After graduating with a business degree in 1971, and still having some VA eligibility remaining, Les earned a psychology degree in 1973. He was the third person hired locally by HP in March  1962 and retired from the company 37 years later, in March 1999. “The various jobs I had with HP in materials, transportation and procurement were, for the most part, made possible and enhanced through my UCCS educational pursuits.”

Favorite UCCS memory: “The first class I ever took was, as I recall, in a room in a large house on North Nevada Avenue because the campus was not yet open for business. When we did get to have classes in the big building it was not uncommon to find bats in some of the rooms, especially on the top floor.”

“I am very proud to say that I am a UCCS Legacy Grandfather to one of my granddaughters, Alexis Bailey, who earned her MA in Curriculum and Instruction in December 2019. She was also named one of the College of Education’s Outstanding Graduates of the Year.”

Christina’s career spanned 35 years primarily as a Department of Defense civilian as a cost, budget, management, and program analyst in the United States and Germany.  She also worked for Trident Technical College in Charleston, S.C., as the Director of Research, gaining an appreciation for the role of 2-year colleges in the community.

Her marriage to Richard C. Brims (USAFA 1971) allowed her to travel the world. She is retired and “enjoying life to the fullest under the blue Colorado sky.”

She described UCCS as the best learning environment because of the campus’ small class size.  “Dr.
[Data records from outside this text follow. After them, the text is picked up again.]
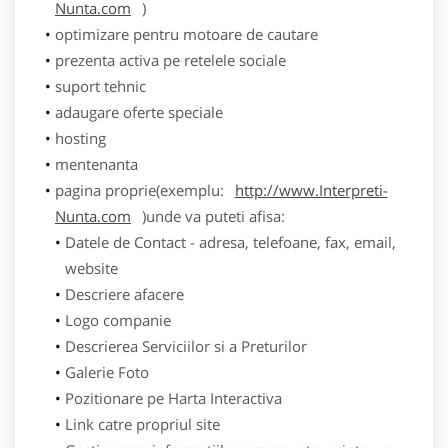
Nunta.com
)
optimizare pentru motoare de cautare
prezenta activa pe retelele sociale
suport tehnic
adaugare oferte speciale
hosting
mentenanta
pagina proprie(exemplu:
http://www.Interpreti-
Nunta.com
)unde va puteti afisa:
Datele de Contact - adresa, telefoane, fax, email,
website
Descriere afacere
Logo companie
Descrierea Serviciilor si a Preturilor
Galerie Foto
Pozitionare pe Harta Interactiva
Link catre propriul site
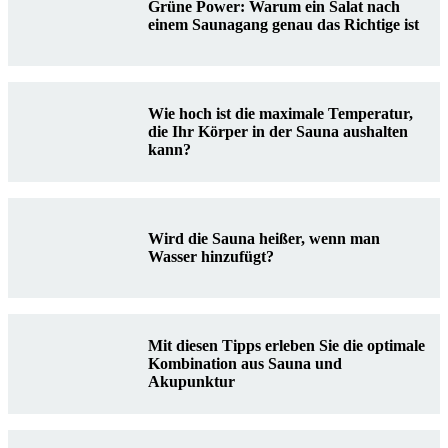
Grüne Power: Warum ein Salat nach
einem Saunagang genau das Richtige ist
Wie hoch ist die maximale Temperatur,
die Ihr Körper in der Sauna aushalten
kann?
Wird die Sauna heißer, wenn man
Wasser hinzufügt?
Mit diesen Tipps erleben Sie die optimale
Kombination aus Sauna und
Akupunktur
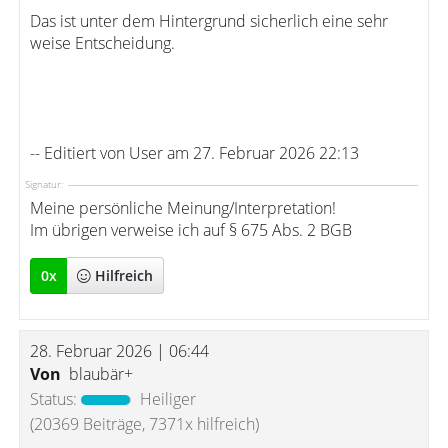
Das ist unter dem Hintergrund sicherlich eine sehr
weise Entscheidung.
-- Editiert von User am 27. Februar 2026 22:13
Signatur:
Meine persönliche Meinung/Interpretation!
Im übrigen verweise ich auf § 675 Abs. 2 BGB
0
x
Hilfreich
28. Februar 2026 | 06:44
Von
blaubär+
Status:
Heiliger
(20369 Beiträge, 7371x hilfreich)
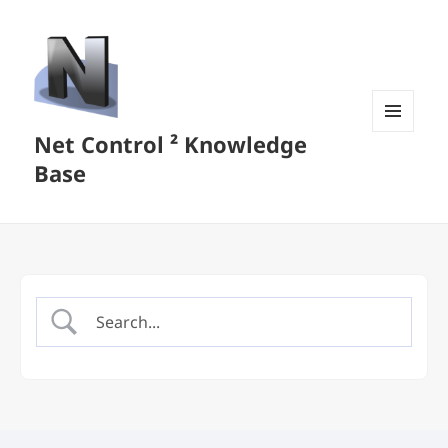
Net Control ² Knowledge
MENU
AND
Base
WIDGETS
Moore graciously agreed to spearhead the new Honors Program at UCCS and moved from the heights of the Boulder campus to the fledging Colorado Springs campus. Dr. Moore’s Honors courses provided an opportunity truly to listen and appreciate diverse opinions.”
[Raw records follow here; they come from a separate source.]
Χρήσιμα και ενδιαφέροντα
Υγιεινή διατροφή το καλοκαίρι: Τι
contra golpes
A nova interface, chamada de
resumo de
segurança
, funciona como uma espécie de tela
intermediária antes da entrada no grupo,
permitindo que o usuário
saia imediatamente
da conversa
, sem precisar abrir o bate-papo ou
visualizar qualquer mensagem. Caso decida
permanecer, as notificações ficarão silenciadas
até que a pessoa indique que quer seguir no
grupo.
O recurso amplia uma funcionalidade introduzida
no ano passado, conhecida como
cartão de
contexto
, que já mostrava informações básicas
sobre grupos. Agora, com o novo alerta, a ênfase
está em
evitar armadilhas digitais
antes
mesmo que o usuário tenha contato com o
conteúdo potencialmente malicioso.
“I have used my degree as the foundation for my career as a DoD financial manager.  The DoD taught me the technical aspects of my career. However, my coursework in sociology, the distributed social sciences, and education provided me the necessary understanding of people for the human aspects of my career.”

Favorite UCCS memory: “I would like to share an experience probably not recorded in the history of the UCCS student government.  Yet, it provides an insight into the early formation of that organization. In the fall of 1969, I was elected as vice-president of the UCCS student government.  Shortly thereafter, I assumed its presidency.  I decided, with the vice-president and treasurer, our goals would focus on paving the gravel parking lot adjacent to the “new” building and creating opportunities to build a student community on-campus.  We learned quickly that paving the parking was not a realistic goal.  It was an infrastructure decision held by authorities on the Boulder campus.

However, we could focus on creating a student community.  To learn what activities might be successful in building student life, we invited student government representatives from other campuses and colleges to share their ideas during a weekend conference.

The weekend was a disaster! Instead of focusing on our goals, the facilitators attacked the personalities of our student body leadership and some of our guests. The student government team never recovered from the weekend’s negative outcomes.

I recall this tragic incident because I carried its “lessons learned” into my career.  I learned to be involved more critically in the planning of events I sponsored, especially in the selection of facilitators and “experts.”  I also learned that my goals were the most important to meet, not those of a presenter.  Finally, I learned my authority could halt an injurious process by removing my colleagues and myself from a deleterious encounter and by refusing to participate in a toxic experience.”

After graduating from UCCS, Charles stayed on as a teaching assistant in the Psychology Department until moving to the biopsychology (neuroscience) PhD program (in Boulder).  After completing his PhD in 1978, Charles and his wife, Sandra, moved to Connecticut to launch his career at Yale. He is Professor of Neuroscience in the Departments of Neuroscience and Neurosurgery and Director of Yale's PhD program in neuroscience.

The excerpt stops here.